I agree — GS RichCopy 360 and GoodSync are both strong choices if you want more than a basic copy utility.

My take​

GS RichCopy 360

Best when you want:
  • high-speed multi-threaded copying
  • large migration jobs
  • network / server copy tasks
  • more advanced control than basic Windows copy tools
That’s the kind of tool I’d look at for serious bulk transfers, especially when reliability and throughput matter.

GoodSync

Best when you want:
  • backup + synchronization in one product
  • one-way backup or two-way sync
  • automation with scheduled, real-time, or unattended jobs
  • version history, encryption, and broader destination support
From GoodSync’s official documentation and feature pages, it supports one-way backup and two-way sync jobs, automation, version history, checksum verification, and can run unattended as a service.

Short summary​

If I had to separate the two:
  • GS RichCopy 360 = better fit for heavy-duty copy / migration
  • GoodSync = better fit for ongoing sync / backup workflows
So yes — saying both are great is fair.
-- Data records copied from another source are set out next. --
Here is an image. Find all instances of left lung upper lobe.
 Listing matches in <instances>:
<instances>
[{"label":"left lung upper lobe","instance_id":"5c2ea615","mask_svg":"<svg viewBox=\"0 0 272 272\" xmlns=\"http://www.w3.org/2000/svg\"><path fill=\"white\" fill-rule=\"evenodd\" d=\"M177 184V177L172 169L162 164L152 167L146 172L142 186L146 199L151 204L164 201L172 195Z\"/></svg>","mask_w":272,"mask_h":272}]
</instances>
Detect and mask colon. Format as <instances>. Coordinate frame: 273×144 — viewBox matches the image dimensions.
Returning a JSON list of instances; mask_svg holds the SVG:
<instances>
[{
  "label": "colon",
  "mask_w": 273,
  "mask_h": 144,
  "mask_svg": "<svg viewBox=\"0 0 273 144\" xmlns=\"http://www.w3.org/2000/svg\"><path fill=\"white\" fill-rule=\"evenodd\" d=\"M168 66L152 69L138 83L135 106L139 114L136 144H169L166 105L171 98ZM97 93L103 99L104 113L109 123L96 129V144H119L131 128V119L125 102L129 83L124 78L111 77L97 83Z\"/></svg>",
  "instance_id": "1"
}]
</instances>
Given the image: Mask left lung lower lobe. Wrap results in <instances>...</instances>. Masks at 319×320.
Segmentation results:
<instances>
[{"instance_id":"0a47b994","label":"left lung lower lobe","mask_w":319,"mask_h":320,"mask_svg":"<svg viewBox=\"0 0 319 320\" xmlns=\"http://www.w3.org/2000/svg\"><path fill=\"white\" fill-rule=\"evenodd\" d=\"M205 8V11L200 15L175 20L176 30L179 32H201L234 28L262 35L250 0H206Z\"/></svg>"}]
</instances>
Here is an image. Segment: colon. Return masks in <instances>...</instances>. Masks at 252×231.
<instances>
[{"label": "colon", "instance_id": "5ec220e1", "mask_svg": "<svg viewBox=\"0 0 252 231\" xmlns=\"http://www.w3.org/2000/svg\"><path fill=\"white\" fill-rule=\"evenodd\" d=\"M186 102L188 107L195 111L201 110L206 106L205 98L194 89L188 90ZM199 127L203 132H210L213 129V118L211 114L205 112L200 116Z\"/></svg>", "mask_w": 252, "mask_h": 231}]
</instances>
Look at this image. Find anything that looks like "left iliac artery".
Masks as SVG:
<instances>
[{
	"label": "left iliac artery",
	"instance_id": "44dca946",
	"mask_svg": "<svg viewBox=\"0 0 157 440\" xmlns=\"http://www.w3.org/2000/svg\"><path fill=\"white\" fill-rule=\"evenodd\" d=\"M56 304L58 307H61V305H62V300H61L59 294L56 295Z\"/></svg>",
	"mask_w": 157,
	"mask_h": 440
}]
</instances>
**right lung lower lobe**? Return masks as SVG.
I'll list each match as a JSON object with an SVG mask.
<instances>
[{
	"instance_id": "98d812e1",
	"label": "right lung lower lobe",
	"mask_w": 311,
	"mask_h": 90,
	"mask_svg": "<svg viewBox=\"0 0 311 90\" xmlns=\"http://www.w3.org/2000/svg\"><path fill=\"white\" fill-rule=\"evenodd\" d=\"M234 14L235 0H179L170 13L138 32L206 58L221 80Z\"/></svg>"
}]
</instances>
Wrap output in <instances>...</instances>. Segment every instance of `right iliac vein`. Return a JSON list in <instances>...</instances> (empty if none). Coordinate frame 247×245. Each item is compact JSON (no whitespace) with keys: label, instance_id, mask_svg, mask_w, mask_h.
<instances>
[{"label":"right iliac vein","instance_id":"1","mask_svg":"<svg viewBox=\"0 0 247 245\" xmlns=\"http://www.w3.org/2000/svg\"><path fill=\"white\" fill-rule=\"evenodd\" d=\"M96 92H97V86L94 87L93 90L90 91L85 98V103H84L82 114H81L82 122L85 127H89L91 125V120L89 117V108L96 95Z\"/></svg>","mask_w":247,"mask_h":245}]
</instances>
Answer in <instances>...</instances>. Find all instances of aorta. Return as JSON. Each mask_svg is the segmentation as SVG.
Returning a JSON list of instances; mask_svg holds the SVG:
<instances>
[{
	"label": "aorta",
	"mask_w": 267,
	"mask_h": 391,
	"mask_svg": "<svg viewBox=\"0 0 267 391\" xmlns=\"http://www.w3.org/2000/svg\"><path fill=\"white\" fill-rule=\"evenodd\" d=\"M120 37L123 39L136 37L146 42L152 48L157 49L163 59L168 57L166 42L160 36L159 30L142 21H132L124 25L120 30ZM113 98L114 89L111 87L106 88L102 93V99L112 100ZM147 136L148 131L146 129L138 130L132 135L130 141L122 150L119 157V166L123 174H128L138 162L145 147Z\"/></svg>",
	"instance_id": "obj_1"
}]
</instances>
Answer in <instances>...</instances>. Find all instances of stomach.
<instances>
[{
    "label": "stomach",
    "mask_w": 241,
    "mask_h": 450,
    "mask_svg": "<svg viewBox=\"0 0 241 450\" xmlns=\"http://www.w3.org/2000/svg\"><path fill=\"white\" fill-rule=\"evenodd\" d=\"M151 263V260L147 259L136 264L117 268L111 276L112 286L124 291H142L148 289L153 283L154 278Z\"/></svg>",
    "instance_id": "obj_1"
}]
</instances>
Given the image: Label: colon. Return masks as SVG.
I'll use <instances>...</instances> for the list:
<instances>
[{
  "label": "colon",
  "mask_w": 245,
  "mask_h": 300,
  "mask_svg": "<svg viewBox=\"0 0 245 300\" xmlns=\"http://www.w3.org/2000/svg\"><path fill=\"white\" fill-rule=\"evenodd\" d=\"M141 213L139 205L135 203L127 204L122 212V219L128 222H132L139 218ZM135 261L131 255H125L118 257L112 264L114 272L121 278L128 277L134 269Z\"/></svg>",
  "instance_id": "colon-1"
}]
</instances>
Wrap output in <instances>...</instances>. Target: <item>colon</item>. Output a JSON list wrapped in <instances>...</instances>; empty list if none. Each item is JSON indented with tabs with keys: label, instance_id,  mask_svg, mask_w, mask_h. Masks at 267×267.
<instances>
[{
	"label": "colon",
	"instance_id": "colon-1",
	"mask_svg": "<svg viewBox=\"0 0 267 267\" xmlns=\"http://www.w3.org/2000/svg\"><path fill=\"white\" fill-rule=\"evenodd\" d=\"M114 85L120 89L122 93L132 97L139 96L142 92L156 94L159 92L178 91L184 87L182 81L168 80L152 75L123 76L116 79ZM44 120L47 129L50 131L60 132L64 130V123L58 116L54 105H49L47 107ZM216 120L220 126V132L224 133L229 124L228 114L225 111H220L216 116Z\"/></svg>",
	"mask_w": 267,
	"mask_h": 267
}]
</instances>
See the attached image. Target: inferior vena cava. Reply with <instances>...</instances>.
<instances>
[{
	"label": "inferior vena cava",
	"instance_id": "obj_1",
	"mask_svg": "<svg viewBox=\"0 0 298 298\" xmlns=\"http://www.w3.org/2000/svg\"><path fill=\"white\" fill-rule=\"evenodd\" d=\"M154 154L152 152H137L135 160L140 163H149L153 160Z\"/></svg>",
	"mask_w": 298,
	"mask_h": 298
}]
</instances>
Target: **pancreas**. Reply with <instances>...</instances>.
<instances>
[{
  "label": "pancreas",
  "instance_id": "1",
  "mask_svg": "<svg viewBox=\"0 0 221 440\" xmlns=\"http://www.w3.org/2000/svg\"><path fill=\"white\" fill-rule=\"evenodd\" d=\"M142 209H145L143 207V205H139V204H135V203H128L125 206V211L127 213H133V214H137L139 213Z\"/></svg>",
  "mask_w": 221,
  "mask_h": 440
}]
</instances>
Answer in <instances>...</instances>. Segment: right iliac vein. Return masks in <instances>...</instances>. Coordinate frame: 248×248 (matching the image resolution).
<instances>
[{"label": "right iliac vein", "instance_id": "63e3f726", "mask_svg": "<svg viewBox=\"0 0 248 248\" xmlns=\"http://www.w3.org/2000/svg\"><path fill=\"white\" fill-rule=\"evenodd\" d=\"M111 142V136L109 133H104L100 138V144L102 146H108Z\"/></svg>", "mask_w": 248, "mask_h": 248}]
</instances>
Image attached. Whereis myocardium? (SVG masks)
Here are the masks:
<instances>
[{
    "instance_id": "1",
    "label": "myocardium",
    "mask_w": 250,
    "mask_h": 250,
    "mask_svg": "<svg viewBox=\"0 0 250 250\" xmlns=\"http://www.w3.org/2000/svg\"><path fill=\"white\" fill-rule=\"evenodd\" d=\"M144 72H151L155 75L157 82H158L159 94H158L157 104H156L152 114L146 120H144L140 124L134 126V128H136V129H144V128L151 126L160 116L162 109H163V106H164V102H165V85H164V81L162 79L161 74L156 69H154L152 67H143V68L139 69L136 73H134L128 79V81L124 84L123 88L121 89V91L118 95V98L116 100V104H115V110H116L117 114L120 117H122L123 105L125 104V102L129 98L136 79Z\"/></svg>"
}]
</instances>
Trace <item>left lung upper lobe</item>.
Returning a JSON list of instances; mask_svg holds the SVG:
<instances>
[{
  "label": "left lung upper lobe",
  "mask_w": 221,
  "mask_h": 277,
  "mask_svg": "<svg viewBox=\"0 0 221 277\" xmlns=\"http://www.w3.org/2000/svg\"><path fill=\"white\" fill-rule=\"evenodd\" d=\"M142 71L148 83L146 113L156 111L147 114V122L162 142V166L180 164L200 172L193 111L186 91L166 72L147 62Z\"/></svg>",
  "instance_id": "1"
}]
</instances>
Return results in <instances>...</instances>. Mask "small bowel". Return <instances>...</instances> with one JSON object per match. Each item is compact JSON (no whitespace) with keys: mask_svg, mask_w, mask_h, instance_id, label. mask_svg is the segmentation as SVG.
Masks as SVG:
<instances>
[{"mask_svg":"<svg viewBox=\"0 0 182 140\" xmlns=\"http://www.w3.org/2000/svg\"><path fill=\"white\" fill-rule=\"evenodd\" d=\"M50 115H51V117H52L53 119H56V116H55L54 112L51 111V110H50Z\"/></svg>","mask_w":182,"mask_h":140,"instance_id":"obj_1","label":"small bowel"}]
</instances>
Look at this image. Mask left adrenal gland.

They just shine in slightly different roles.

If you want a polished forum-style conclusion​

You could post it like this:
After comparing the available Windows copy/sync tools, my final picks are GS RichCopy 360 and GoodSync.
GS RichCopy 360 stands out for advanced file copying, especially large or complex transfer jobs.
GoodSync is excellent for backup and synchronization, with strong automation and scheduling features.
Both are full-featured and reliable choices depending on whether your priority is copy performance or sync/backup automation.
If you want, I can also turn that into:
  1. a shorter one-paragraph reply, or
  2. a ranked top-5 list for the thread.